Le gros saule de Tourly (Oise)

L’Oise est un des départements pour lequel nous avons peu d’informations, et jusqu’à présent seuls deux arbres se sont dévoilés : un vieux chênes forestier [1] et un tulipier de Virginie historique [2], mais la chance a sourit à Gilles lors de ses pérégrinations sur les routes de France.

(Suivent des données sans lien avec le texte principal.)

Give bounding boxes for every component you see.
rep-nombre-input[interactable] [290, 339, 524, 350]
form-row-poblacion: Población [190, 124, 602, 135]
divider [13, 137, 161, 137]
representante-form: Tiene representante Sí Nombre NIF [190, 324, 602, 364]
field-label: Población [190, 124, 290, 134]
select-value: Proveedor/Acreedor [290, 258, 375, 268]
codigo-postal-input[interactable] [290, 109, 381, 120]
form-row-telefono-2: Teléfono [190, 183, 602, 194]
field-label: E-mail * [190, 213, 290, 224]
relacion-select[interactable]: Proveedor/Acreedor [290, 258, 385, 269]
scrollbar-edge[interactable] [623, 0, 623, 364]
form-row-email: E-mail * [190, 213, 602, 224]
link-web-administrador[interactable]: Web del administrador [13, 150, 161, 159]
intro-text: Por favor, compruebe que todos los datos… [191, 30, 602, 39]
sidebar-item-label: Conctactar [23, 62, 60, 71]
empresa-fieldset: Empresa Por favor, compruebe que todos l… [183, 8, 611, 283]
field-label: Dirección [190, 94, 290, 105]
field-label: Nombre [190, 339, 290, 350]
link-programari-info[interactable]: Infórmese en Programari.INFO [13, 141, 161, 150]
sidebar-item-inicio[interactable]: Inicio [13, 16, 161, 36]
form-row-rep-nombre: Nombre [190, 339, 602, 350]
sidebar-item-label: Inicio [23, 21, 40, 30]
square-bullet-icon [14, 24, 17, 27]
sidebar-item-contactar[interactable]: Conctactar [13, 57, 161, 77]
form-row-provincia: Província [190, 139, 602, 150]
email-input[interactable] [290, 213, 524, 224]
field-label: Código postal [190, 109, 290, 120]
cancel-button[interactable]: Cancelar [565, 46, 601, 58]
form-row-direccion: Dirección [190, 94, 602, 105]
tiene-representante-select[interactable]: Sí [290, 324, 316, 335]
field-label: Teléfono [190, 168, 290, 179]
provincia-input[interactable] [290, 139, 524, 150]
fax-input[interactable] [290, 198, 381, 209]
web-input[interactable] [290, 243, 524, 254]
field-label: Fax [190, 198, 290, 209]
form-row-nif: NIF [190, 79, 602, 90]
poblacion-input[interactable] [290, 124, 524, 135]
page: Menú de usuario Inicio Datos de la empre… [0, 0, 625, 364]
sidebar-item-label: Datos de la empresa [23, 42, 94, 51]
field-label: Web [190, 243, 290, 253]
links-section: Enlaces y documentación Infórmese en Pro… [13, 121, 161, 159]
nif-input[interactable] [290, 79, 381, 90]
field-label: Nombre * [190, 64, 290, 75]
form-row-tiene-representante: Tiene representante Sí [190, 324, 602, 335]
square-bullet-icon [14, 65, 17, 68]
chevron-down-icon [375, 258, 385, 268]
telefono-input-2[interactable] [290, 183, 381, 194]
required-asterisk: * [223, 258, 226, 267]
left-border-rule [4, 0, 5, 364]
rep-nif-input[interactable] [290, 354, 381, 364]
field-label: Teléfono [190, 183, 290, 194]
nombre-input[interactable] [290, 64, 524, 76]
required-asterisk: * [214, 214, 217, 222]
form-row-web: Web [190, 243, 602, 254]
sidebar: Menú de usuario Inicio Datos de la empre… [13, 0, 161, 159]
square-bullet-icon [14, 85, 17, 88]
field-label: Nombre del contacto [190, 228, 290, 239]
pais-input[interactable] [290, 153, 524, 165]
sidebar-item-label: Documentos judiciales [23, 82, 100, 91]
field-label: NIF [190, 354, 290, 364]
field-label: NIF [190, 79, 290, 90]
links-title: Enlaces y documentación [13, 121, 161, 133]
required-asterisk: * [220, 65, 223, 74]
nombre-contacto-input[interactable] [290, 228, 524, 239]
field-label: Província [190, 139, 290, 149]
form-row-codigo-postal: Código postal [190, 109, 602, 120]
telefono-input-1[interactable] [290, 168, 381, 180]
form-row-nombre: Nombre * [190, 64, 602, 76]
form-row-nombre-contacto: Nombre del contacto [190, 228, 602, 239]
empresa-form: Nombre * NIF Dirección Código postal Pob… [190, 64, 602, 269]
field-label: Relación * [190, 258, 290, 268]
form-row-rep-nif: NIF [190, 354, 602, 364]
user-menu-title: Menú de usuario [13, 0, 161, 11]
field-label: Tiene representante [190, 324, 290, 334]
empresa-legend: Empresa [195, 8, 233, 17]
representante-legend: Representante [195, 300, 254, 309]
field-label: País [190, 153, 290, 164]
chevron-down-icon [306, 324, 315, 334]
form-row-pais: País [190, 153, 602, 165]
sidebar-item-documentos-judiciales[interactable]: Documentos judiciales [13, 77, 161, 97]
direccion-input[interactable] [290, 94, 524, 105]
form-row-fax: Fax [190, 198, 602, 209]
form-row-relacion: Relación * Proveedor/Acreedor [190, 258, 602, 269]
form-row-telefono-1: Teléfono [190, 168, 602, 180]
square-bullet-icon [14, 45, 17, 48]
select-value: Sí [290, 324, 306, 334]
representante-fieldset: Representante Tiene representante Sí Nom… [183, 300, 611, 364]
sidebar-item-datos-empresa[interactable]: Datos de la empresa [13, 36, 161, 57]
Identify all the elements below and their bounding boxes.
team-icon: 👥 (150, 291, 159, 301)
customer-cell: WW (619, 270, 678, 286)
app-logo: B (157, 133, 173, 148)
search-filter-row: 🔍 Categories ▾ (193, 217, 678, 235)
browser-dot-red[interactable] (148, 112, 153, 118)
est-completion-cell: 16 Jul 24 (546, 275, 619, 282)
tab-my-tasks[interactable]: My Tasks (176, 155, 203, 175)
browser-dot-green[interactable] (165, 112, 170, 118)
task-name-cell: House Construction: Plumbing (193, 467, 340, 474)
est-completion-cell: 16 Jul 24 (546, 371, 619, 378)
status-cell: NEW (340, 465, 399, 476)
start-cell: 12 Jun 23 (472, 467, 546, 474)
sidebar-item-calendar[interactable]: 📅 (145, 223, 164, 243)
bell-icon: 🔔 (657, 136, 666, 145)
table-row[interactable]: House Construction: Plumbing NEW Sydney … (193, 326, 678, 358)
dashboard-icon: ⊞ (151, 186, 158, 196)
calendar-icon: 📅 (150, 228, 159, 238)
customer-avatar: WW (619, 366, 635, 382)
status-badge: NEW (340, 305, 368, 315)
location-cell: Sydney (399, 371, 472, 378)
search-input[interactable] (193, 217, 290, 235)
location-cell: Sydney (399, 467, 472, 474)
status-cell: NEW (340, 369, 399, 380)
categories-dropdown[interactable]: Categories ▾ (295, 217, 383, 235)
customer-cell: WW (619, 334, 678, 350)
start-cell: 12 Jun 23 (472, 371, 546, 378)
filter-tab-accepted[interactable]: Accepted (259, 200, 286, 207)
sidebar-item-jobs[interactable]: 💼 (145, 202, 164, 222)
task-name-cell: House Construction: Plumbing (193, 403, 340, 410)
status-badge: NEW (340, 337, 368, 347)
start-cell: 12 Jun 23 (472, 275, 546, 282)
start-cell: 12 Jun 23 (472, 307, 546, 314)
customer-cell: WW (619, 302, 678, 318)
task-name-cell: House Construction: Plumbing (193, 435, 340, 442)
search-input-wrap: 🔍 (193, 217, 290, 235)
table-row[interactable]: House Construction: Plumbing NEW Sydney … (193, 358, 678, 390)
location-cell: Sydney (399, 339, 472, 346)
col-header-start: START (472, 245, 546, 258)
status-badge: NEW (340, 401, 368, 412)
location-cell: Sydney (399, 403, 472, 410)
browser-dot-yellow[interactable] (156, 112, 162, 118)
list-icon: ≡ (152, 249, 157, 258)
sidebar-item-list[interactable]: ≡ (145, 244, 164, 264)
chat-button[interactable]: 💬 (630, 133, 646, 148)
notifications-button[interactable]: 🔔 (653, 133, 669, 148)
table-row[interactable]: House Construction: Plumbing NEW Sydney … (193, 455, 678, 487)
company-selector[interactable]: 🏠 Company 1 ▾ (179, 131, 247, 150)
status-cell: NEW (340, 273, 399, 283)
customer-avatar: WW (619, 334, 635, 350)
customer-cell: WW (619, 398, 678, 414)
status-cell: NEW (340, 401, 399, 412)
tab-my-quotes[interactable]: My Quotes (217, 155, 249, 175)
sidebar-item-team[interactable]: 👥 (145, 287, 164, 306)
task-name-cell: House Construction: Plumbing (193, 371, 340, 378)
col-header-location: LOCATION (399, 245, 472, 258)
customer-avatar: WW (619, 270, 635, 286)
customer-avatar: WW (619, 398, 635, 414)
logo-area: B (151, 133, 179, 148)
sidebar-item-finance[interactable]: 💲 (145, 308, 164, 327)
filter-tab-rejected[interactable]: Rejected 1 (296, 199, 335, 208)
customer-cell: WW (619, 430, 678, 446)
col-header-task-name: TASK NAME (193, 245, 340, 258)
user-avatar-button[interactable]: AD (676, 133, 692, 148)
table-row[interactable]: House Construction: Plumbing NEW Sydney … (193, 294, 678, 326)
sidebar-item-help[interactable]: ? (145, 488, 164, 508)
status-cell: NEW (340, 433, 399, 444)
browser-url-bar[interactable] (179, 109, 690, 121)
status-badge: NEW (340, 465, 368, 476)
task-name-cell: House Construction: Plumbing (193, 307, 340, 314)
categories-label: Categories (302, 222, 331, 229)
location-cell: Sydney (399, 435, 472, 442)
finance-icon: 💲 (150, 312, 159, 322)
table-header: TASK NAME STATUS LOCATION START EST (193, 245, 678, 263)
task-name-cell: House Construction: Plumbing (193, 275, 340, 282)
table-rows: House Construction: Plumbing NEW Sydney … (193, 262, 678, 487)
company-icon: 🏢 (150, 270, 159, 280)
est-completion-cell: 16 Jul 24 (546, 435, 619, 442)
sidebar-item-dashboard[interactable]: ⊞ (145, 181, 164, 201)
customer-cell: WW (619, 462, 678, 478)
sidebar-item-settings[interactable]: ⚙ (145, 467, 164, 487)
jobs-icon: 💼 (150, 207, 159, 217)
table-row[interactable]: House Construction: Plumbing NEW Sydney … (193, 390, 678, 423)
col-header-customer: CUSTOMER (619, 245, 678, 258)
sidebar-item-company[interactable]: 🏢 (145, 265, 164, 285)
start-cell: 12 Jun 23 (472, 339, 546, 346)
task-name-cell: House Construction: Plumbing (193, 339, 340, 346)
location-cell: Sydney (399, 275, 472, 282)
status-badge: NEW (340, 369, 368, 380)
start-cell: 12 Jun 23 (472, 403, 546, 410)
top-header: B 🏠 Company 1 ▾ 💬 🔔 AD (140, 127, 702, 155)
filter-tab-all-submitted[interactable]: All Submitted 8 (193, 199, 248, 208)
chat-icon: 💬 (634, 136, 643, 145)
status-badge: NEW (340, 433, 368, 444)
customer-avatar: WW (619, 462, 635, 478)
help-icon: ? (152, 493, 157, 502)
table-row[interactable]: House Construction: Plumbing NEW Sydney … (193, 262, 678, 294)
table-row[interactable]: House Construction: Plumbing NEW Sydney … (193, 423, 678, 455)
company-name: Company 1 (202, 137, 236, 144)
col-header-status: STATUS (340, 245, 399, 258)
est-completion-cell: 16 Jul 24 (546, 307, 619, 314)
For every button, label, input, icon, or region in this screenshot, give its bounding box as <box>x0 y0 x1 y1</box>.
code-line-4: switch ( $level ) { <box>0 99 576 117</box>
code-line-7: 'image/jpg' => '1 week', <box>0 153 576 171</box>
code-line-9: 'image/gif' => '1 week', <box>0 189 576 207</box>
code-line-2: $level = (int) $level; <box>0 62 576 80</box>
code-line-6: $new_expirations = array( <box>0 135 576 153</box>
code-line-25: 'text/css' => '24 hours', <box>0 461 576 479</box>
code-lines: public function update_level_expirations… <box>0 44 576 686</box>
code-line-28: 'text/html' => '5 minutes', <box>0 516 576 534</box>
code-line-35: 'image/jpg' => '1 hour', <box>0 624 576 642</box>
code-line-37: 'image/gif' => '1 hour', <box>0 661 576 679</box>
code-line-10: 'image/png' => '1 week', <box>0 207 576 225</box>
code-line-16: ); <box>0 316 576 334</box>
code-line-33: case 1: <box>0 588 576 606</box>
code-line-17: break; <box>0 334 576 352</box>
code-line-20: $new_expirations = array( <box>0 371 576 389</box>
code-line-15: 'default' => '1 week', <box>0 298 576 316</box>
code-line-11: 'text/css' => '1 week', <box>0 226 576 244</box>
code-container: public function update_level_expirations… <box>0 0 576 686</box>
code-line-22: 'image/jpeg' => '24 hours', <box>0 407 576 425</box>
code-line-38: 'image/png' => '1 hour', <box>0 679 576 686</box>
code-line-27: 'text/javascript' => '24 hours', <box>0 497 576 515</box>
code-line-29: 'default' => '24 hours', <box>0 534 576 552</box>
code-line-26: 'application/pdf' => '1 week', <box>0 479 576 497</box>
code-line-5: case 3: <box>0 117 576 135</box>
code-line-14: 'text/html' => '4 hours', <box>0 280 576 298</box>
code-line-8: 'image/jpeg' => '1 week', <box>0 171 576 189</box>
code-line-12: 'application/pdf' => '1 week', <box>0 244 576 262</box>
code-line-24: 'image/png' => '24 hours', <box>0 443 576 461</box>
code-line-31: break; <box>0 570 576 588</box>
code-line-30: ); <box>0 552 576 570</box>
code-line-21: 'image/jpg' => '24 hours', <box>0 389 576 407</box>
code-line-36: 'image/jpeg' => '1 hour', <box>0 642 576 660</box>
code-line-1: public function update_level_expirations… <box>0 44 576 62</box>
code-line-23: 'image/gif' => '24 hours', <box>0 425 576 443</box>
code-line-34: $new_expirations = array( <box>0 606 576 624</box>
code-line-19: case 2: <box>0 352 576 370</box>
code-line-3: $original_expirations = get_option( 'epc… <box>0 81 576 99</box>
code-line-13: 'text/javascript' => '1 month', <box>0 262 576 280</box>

« Voilà un bout de temps que je ne t’ai pas envoyé de reportage. Il me faut donc reprendre la rédaction avec une très belle surprise inopinée qui va venir encore rehausser les maximas d’une espèce. Je vais donc te présenter un gros saule argenté. »

« Je roule beaucoup ces temps-ci et parfois je suis amené à m’éloigner des chemins principaux. Sortir des routes toutes tracées, c’est souvent prendre des risques mais aussi très régulièrement un bonne idée. Ce conseil est valable dans la vraie vie, mais encore plus dans la recherche arboricole. »

« Je m’étais donc un peu perdu dans la campagne de l’Oise pour découvrir à la sortie du village de Tourly un tronc des plus alléchants. Il appartient à un saule argenté magnifique qui ne semble pas avoir été taillé, du moins pas récemment. Sa circonférence à 1m30 pulvérise les données dont je disposais concernant les saules français avec 7m70 ! »

« Son fût semble se scinder en deux par le milieu. Même si d’un côté, on aperçoit des « veines » qui les relient fortement, les deux charpentières son maintenant presque séparées par une zone dans laquelle le bois a pourri, formant ainsi un humus de première qualité. »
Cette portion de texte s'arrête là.